*** RECORDS SUPPLIED ***

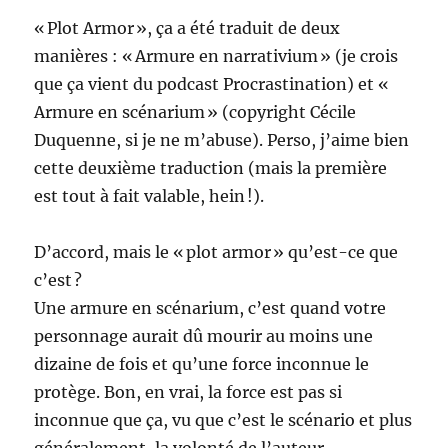
« Plot Armor », ça a été traduit de deux
manières : « Armure en narrativium » (je crois
que ça vient du podcast Procrastination) et «
Armure en scénarium » (copyright Cécile
Duquenne, si je ne m’abuse). Perso, j’aime bien
cette deuxième traduction (mais la première
est tout à fait valable, hein !).
D’accord, mais le « plot armor » qu’est-ce que
c’est ?
Une armure en scénarium, c’est quand votre
personnage aurait dû mourir au moins une
dizaine de fois et qu’une force inconnue le
protège. Bon, en vrai, la force est pas si
inconnue que ça, vu que c’est le scénario et plus
généralement, la volonté de l’auteur.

*** End of RECORDS SUPPLIED ***

Using the entries above, return each line in which the word "scénarium" occurs.

## [ANSWER TO THIS EXERCISE]
Armure en scénarium » (copyright Cécile
Une armure en scénarium, c’est quand votre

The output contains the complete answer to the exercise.